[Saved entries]

-- Opening Marker --

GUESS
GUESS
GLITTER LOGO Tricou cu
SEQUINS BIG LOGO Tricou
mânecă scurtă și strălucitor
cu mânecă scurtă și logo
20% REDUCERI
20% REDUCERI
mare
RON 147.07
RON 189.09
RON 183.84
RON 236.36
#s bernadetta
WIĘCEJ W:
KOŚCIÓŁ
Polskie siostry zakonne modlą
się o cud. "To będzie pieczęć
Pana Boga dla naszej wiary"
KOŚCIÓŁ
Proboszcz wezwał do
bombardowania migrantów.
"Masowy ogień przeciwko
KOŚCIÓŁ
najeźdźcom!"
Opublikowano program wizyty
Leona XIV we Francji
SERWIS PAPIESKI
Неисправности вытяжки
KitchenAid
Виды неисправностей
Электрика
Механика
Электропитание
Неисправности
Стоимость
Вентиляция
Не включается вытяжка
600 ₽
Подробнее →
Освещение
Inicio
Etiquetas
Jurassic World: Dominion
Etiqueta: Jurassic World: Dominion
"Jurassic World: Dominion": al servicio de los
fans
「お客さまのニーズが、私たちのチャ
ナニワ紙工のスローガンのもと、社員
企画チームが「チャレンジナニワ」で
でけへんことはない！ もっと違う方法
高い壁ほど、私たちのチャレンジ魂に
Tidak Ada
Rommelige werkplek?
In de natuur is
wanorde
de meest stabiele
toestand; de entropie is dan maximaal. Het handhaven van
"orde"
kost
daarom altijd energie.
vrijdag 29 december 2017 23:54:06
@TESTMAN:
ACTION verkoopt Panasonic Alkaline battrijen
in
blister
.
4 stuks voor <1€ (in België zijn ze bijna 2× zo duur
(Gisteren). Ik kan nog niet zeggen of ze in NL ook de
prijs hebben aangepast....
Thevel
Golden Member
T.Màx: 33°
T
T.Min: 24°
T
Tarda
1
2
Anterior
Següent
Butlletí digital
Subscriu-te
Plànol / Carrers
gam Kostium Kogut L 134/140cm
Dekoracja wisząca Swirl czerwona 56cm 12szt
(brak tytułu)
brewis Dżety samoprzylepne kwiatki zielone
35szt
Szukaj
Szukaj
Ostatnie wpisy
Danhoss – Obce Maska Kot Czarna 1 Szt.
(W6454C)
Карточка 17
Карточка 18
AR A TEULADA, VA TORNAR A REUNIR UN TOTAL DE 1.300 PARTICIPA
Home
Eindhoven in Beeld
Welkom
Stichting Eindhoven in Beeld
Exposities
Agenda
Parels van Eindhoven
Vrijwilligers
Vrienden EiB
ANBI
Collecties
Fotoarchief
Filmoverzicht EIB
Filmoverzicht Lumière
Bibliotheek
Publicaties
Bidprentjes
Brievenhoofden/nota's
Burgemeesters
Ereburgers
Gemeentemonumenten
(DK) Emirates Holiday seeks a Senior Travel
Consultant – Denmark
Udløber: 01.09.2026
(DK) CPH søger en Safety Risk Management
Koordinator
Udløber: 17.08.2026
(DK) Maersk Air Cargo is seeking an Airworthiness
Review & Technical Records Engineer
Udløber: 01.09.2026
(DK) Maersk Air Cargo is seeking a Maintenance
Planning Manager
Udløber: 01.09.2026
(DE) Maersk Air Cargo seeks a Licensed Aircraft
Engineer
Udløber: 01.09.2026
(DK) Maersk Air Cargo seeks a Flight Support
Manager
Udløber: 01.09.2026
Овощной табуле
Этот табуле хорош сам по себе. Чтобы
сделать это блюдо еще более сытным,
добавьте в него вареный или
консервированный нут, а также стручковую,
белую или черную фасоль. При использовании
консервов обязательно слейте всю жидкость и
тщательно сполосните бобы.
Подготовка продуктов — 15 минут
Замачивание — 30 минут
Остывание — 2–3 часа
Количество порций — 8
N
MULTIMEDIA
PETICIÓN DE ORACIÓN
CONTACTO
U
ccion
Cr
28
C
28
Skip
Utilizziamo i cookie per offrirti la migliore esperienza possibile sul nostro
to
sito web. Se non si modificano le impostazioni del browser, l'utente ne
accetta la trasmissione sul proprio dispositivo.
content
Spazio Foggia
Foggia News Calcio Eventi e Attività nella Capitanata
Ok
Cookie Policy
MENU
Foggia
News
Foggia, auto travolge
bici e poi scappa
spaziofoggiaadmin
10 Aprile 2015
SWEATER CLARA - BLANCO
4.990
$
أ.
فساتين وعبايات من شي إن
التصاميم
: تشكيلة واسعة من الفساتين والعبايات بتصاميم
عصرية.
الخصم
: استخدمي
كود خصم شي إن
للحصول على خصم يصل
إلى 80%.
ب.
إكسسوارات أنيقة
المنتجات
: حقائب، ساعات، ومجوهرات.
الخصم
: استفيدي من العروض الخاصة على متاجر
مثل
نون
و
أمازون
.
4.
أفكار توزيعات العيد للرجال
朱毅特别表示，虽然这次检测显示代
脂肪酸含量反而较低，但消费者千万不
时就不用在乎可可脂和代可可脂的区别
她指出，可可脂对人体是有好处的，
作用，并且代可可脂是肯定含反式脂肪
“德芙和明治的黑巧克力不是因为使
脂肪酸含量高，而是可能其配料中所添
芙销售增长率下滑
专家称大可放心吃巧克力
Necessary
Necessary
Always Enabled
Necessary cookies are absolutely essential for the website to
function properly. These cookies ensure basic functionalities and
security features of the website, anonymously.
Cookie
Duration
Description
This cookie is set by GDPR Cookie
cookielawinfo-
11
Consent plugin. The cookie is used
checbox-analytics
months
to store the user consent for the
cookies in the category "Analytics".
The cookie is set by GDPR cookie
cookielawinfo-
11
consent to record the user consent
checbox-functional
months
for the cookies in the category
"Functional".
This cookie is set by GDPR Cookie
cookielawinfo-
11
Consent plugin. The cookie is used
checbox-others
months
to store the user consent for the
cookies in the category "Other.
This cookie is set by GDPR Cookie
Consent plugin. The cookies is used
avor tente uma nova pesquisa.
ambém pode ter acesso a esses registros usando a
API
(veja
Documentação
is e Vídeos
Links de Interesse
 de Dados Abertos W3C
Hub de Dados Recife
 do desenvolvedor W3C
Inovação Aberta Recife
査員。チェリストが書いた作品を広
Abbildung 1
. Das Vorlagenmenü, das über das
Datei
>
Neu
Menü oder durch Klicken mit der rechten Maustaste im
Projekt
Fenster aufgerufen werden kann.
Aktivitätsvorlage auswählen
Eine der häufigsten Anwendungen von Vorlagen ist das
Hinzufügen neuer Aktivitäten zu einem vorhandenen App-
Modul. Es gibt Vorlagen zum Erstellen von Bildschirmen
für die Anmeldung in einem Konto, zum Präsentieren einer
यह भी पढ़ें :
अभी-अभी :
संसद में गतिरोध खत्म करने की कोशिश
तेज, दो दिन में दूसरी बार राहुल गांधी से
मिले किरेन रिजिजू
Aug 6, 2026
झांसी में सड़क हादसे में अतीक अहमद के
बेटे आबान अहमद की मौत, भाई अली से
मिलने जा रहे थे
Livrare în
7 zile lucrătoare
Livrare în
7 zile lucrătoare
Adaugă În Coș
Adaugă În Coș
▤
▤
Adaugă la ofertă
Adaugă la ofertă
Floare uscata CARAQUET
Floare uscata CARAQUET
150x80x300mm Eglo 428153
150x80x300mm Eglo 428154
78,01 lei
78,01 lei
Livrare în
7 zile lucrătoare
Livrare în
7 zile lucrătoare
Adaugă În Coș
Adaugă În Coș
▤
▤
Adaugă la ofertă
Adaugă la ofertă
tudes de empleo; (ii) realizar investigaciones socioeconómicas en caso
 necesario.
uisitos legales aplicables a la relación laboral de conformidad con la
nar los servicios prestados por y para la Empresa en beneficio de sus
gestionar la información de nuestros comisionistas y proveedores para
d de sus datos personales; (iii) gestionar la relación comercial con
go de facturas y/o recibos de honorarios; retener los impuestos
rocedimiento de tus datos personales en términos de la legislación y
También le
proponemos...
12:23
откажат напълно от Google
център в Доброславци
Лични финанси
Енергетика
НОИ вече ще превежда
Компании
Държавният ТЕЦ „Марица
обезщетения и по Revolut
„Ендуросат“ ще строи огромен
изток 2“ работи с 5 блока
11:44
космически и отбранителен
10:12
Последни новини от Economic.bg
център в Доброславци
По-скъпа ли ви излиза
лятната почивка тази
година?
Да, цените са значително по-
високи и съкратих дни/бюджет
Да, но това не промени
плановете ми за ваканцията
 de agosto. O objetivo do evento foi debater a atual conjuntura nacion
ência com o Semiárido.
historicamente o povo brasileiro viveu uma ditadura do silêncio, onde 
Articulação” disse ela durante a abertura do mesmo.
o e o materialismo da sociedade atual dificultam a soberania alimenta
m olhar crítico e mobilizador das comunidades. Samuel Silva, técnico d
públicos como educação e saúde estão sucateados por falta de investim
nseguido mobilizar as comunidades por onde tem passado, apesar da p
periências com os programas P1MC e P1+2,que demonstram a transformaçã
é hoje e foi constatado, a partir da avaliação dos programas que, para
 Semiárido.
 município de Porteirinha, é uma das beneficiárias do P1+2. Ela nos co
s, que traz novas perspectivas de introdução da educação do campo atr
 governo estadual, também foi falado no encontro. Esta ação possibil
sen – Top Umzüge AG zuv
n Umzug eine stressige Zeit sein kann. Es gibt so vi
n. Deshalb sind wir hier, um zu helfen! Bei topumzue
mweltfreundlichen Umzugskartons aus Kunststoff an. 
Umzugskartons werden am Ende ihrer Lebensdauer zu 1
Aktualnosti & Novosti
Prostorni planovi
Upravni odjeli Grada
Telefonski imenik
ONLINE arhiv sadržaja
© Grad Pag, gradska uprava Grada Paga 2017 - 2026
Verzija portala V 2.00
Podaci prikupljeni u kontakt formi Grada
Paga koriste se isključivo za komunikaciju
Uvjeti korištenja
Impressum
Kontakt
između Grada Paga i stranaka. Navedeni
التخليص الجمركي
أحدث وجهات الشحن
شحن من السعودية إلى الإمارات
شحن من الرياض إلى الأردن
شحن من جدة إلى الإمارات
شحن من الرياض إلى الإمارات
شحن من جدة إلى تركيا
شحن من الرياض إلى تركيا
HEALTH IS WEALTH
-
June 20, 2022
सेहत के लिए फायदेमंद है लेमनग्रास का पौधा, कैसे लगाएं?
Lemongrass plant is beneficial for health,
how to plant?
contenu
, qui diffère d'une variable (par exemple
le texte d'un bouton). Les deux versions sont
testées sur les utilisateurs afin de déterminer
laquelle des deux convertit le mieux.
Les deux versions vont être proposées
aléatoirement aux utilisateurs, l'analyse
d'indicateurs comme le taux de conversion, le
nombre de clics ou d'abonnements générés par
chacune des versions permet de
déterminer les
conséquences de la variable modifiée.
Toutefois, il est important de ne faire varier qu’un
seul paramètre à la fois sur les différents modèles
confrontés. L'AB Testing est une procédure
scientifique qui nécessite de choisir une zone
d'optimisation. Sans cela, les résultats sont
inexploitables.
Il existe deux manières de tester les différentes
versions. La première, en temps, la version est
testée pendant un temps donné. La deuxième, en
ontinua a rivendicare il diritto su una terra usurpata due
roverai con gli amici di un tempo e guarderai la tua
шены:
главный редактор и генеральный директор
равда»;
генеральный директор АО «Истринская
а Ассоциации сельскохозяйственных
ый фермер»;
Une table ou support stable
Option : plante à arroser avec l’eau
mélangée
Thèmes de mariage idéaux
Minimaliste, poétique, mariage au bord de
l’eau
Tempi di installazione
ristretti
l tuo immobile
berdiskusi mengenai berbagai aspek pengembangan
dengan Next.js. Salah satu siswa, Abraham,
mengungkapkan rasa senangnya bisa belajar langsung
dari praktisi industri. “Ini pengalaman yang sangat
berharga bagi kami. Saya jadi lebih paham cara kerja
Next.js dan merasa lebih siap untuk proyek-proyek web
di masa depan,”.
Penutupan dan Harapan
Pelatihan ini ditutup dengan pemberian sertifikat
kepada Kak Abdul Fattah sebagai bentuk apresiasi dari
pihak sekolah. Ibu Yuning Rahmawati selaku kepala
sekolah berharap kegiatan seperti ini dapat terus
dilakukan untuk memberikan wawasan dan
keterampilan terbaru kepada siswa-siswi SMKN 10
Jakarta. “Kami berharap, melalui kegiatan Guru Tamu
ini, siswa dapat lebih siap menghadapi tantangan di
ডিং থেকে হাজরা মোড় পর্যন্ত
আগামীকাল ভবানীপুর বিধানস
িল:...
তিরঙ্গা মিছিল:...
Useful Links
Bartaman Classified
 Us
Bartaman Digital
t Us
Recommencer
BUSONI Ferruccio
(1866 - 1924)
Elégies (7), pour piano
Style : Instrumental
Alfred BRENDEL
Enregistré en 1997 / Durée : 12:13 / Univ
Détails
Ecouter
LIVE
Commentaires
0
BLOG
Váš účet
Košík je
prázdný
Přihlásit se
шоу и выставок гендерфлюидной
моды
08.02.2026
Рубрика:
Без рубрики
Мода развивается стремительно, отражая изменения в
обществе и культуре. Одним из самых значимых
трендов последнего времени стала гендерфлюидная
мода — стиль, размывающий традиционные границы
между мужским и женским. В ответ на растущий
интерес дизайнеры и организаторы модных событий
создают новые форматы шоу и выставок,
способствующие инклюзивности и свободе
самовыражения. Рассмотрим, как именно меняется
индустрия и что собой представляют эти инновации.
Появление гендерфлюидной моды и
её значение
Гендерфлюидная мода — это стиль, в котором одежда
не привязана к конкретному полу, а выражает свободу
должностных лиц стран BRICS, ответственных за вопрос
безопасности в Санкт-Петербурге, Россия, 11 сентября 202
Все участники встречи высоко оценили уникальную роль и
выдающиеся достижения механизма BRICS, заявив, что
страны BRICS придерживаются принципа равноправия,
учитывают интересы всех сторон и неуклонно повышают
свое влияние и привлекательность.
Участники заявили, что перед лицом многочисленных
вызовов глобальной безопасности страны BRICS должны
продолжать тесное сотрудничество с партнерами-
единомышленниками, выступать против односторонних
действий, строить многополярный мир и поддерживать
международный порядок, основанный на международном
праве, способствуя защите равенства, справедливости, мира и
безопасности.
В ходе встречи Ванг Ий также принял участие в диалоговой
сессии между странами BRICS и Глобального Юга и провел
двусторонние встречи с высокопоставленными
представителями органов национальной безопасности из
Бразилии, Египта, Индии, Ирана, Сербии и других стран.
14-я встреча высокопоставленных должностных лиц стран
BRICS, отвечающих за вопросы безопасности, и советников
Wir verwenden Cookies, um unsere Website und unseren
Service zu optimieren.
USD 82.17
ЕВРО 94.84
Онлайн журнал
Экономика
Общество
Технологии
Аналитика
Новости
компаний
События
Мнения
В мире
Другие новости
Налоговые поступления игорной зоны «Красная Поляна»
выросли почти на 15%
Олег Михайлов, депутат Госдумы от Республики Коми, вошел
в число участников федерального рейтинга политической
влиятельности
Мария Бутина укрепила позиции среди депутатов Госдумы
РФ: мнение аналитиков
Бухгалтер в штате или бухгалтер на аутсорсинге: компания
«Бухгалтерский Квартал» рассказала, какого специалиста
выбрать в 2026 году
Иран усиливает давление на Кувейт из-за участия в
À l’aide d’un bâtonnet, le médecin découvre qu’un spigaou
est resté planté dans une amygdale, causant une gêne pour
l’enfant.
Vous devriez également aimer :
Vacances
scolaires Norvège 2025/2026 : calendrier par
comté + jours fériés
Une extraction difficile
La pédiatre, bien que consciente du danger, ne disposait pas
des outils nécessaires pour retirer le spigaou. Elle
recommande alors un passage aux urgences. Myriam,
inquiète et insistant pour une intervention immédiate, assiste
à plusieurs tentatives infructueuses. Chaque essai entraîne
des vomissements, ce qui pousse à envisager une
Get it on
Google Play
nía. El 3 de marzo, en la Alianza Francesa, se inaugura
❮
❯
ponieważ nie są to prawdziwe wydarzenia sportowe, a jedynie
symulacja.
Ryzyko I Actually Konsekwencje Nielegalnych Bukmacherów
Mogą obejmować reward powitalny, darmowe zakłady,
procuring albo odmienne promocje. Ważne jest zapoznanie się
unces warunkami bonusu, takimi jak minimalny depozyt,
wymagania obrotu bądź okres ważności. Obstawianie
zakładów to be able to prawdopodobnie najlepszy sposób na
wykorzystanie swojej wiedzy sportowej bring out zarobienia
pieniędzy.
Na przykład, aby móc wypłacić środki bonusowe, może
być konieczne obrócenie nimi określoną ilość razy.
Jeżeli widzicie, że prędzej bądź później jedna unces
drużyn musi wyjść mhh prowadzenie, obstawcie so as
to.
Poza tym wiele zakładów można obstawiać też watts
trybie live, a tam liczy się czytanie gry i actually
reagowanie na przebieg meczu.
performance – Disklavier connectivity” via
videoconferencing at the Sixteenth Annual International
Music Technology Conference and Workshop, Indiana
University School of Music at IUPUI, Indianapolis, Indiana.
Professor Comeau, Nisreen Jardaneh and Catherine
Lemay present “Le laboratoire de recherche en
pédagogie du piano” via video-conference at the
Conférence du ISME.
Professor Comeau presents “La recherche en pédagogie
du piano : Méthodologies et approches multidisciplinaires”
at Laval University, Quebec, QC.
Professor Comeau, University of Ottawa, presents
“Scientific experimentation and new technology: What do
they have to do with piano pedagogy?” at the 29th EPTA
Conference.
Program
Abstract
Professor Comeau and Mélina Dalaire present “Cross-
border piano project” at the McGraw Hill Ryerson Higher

-- Closing Marker --

*TASK PROMPT*. Output the first line of the entries above and every line after it, exactly as written, ending with the line that contains "bombardowania migrantów.".

*ANSWER SPACE*.
GUESS
GUESS
GLITTER LOGO Tricou cu
SEQUINS BIG LOGO Tricou
mânecă scurtă și strălucitor
cu mânecă scurtă și logo
20% REDUCERI
20% REDUCERI
mare
RON 147.07
RON 189.09
RON 183.84
RON 236.36
#s bernadetta
WIĘCEJ W:
KOŚCIÓŁ
Polskie siostry zakonne modlą
się o cud. "To będzie pieczęć
Pana Boga dla naszej wiary"
KOŚCIÓŁ
Proboszcz wezwał do
bombardowania migrantów.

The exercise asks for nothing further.